EXTRACTED ENTRIES ->
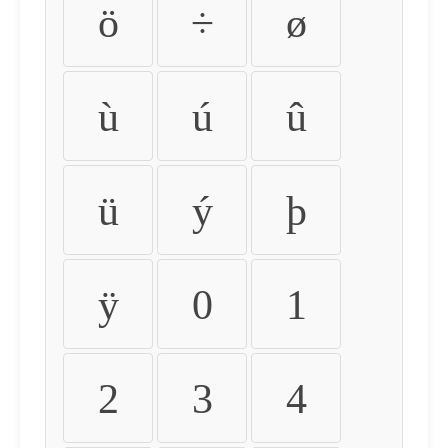
ö
÷
ø
ù
ú
û
ü
ý
þ
ÿ
0
1
2
3
4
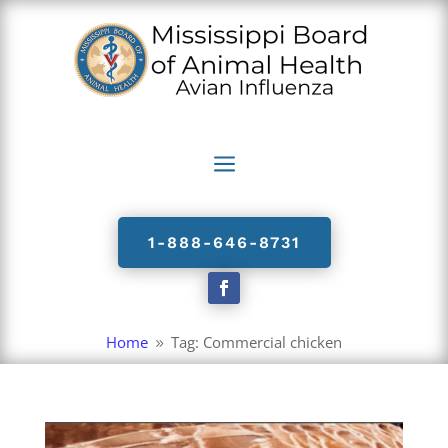
a
1-888-646-8731
Home
Tag: Commercial chicken
9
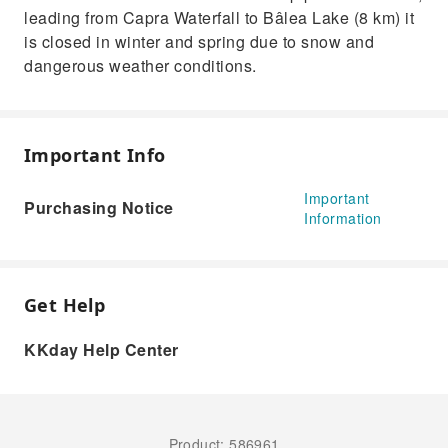
leading from Capra Waterfall to Bâlea Lake (8 km) it
is closed in winter and spring due to snow and
dangerous weather conditions.
Important Info
Important
Purchasing Notice
Information
Get Help
KKday Help Center
Product: 586961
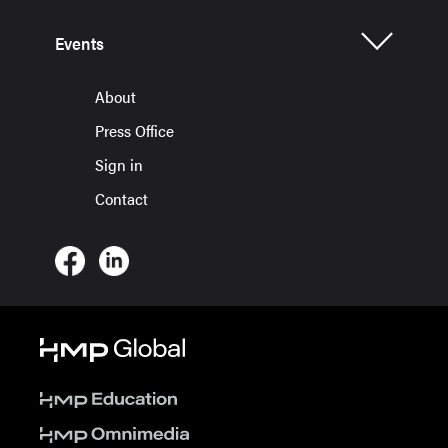
Events
About
Press Office
Sign in
Contact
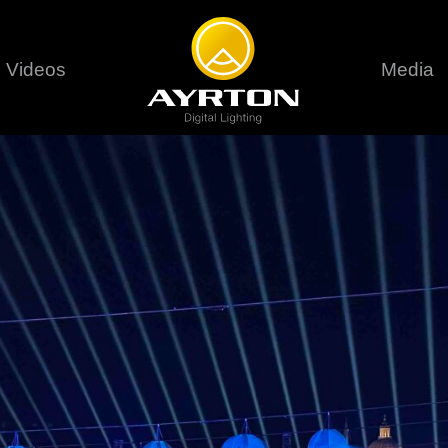
Videos
Media
Careers
Sustainability
series
6 series
9 series
assical
Classical
Classical
Pr
rif LT
Ghibli
Huracán P
Terms &
stral
Eurus Profile
Huracán 
T
ablo Profile
Khamsin
Huracán 
vante
Bora
Domino L
Perseo Beam
Domino Pr
Perseo Profile
Domino W
timate
Ultimate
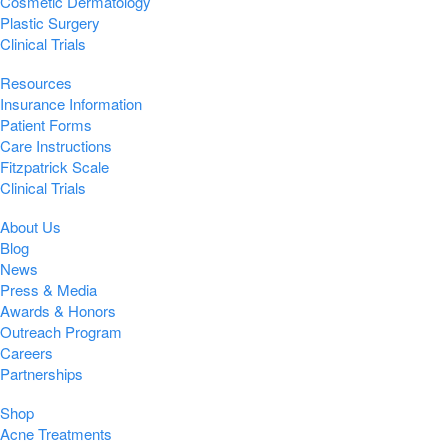
Cosmetic Dermatology
Plastic Surgery
Clinical Trials
Resources
Insurance Information
Patient Forms
Care Instructions
Fitzpatrick Scale
Clinical Trials
About Us
Blog
News
Press & Media
Awards & Honors
Outreach Program
Careers
Partnerships
Shop
Acne Treatments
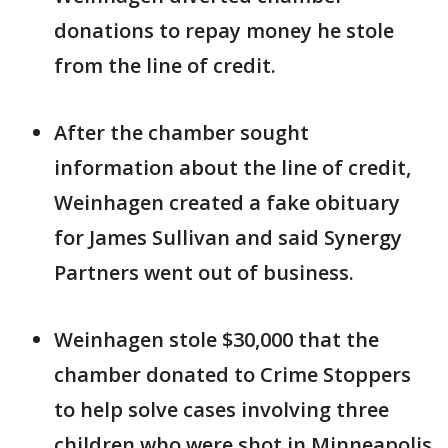
donations to repay money he stole
from the line of credit.
After the chamber sought
information about the line of credit,
Weinhagen created a fake obituary
for James Sullivan and said Synergy
Partners went out of business.
Weinhagen stole $30,000 that the
chamber donated to Crime Stoppers
to help solve cases involving three
children who were shot in Minneapolis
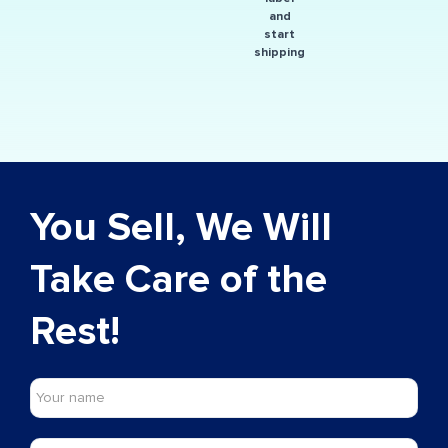
and
start
shipping
You Sell, We Will
Take Care of the
Rest!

WORK TO COMPLETE -> While skipping the pictures, transcribe the data above from the line showing "Sustainability" through the line showing "After the chamber sought", exactly and with both ends.

ANSWER SPACE ->
Sustainability
series
6 series
9 series
assical
Classical
Classical
Pr
rif LT
Ghibli
Huracán P
Terms &
stral
Eurus Profile
Huracán 
T
ablo Profile
Khamsin
Huracán 
vante
Bora
Domino L
Perseo Beam
Domino Pr
Perseo Profile
Domino W
timate
Ultimate
Cosmetic Dermatology
Plastic Surgery
Clinical Trials
Resources
Insurance Information
Patient Forms
Care Instructions
Fitzpatrick Scale
Clinical Trials
About Us
Blog
News
Press & Media
Awards & Honors
Outreach Program
Careers
Partnerships
Shop
Acne Treatments
donations to repay money he stole
from the line of credit.
After the chamber sought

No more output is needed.